Transcribed page contents:

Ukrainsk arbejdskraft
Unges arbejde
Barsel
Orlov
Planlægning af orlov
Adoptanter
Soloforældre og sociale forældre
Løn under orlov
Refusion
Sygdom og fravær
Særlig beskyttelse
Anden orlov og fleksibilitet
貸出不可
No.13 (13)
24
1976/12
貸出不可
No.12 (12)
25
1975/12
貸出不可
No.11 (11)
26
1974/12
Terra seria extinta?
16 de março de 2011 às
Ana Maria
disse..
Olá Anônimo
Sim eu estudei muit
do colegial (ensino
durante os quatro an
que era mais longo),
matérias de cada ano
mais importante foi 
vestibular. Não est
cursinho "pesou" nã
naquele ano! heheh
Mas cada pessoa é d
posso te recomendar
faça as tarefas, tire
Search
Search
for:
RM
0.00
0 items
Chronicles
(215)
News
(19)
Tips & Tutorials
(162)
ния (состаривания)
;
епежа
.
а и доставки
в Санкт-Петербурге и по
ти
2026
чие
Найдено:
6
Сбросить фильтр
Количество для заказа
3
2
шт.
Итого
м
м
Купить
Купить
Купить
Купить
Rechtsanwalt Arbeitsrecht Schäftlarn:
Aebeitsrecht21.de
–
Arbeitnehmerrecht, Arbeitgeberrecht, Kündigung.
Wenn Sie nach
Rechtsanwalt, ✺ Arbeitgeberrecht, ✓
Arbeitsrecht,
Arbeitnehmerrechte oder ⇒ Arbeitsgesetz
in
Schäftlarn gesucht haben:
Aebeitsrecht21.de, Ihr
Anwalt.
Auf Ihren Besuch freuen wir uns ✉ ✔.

[WORK TASK] In the data shown above, how many lines hold the string "Arbeitgeberrecht"? The answer is the number alone.

[TASK RESULT] 2